Our curriculum emphasizes understanding landscapes across multiple scales and contexts to support innovative design, critical thinking, and real-world problem solving. We approach design as a process of discovery, characterized by questioning, creating, testing and evaluating. We strive to create environments that fulfill human needs and potential, and are ecologically responsive and socially just.
Our Master of Landscape Architecture (MLA) programs prepare students for careers in:
- professional firms
- city, state, regional and federal agencies
- non-governmental organizations
- faculty at major universities
Two Professional Degree Programs
There are two programs leading to a master’s degree in Landscape Architecture (MLA) with eligibility depending on prior education:
Track I: An accredited MLA degree
Track II: A research MLA degree
All MLA admits begin the program in summer term.
Track I Degree Program (Accredited)
Students who have no background in landscape design and planning can expect to spend a minimum of ten terms earning an accredited MLA.
The department recognizes that Track I master’s candidates have varied backgrounds and may have special requirements.

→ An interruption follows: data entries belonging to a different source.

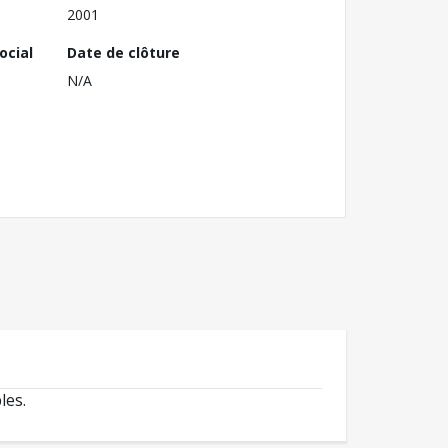
2001
ocial
Date de clôture
N/A
les.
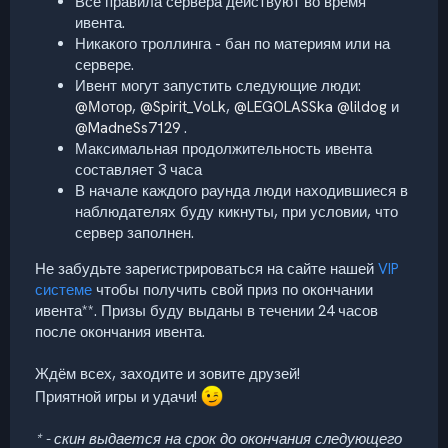
Все правила сервера действуют во время
ивента.
Никакого троллинга - бан по материям или на
сервере.
Ивент могут запустить следующие люди:
@Мотор
,
@Spirit_VoLk
,
@LEGOLASSka
@lildog
и
@MadneSs7129
.
Максимальная продолжительность ивента
составляет 3 часа
В начале каждого раунда люди находившиеся в
наблюдателях буду кикнуты, при условии, что
сервер заполнен.
Не забудьте зарегистрироваться на сайте нашей
VIP
системе
чтобы получить свой приз по окончании
ивента**. Призы буду выданы в течении 24 часов
после окончания ивента.
Ждём всех, заходите и зовите друзей!
Приятной игры и удачи!
* - скин выдается на срок до окончания следующего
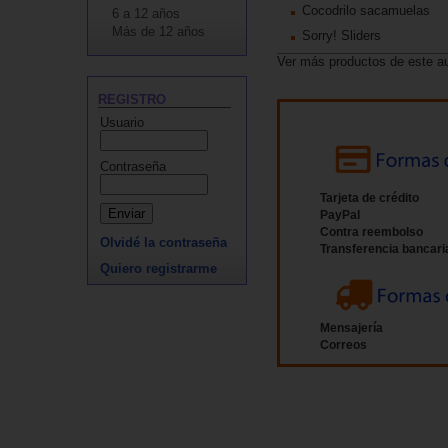
Cocodrilo sacamuelas
6 a 12 años
Más de 12 años
Sorry! Sliders
Ver más productos de este a
REGISTRO
Usuario
Contraseña
Tarjeta de crédito
PayPal
Contra reembolso
Olvidé la contraseña
Transferencia bancari
Quiero registrarme
Mensajería
Correos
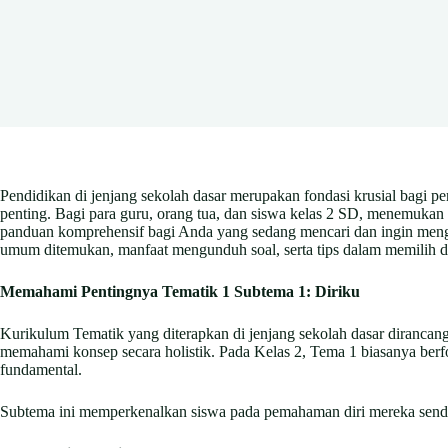
Pendidikan di jenjang sekolah dasar merupakan fondasi krusial bagi per
penting. Bagi para guru, orang tua, dan siswa kelas 2 SD, menemukan 
panduan komprehensif bagi Anda yang sedang mencari dan ingin mengu
umum ditemukan, manfaat mengunduh soal, serta tips dalam memilih da
Memahami Pentingnya Tematik 1 Subtema 1: Diriku
Kurikulum Tematik yang diterapkan di jenjang sekolah dasar dirancang u
memahami konsep secara holistik. Pada Kelas 2, Tema 1 biasanya ber
fundamental.
Subtema ini memperkenalkan siswa pada pemahaman diri mereka sendir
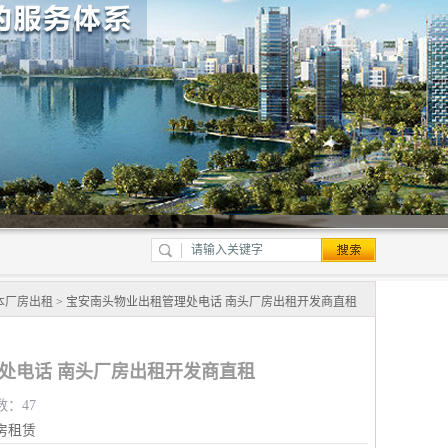
本厂房出租
> 宝安南头物业出租管理处电话 南头厂房出租开发商直租
处电话 南头厂房出租开发商直租
数：47
房租赁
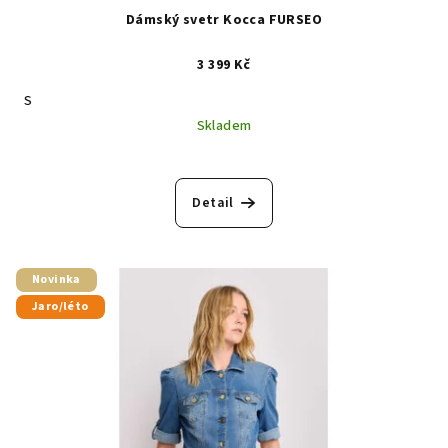
Dámský svetr Kocca FURSEO
3 399 Kč
S
Skladem
Detail
Novinka
Jaro/léto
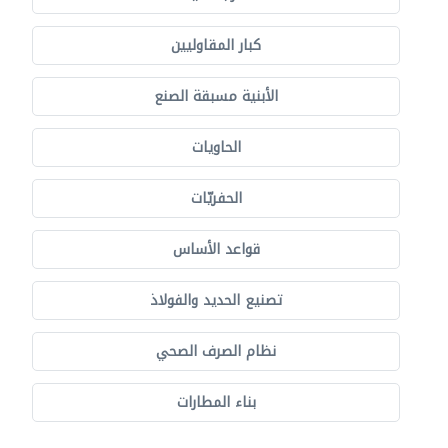
كبار المقاوليين
الأبنية مسبقة الصنع
الحاويات
الحفريّات
قواعد الأساس
تصنيع الحديد والفولاذ
نظام الصرف الصحي
بناء المطارات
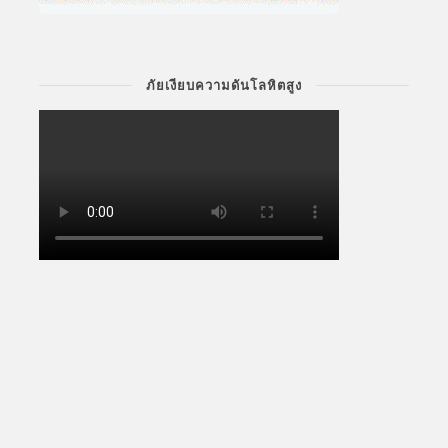
ภัยเงียบความดันโลหิตสูง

Based on undergraduate courses, background in design-related disciplines, and work experience, these students may be exempt from a limited number of requirements. Students who want to replace or waive requirements must show equivalent competency in those areas, typically through course work or professional experience.
Students entering with a four-year or non-accredited degree in landscape architecture spend two to three years completing the Track I MLA. The first year focuses on coursework required for the degree. The second year focuses on completing electives related to the master’s project and the project or thesis itself.
Track II Degree Program
Students entering the Track II MLA program must have a professionally accredited bachelor’s degree in landscape architecture or architecture.
Students with professional landscape architecture degrees typically spend two years in residence satisfying course requirements. Students with professional architecture degrees who are accepted into the program may spend an additional one to three terms, decided on a case-by-case basis.
For detailed information about both Master of Landscape Architecture degrees, see the Master’s Program Handbook.
Master's Projects and Theses
At the culmination of either master’s degree program, all School of Architecture & Environment MLA students complete either a master’s project or a thesis as an independently conceived project presenting original work that contributes to the body of knowledge in Landscape Architecture.
The topic may be selected from a wide range of theoretical to practical design issues. It may be an original investigation, an original interpretation of existing scholarship, or an application of innovative strategies for the solution of a specific design challenge. Most importantly, the project should demonstrate a creative engagement in environmental transformation. You can view recent master’s projects and a list of all completed projects, as well as completed Landscape Architecture MLA Theses and PhD dissertations.
Master of Landscape Architecture students may add a graduate certificate to their degree if they wish, though this is completely optional.
Further details on completing graduate specializations and certificates are available with the departmental academic advisor.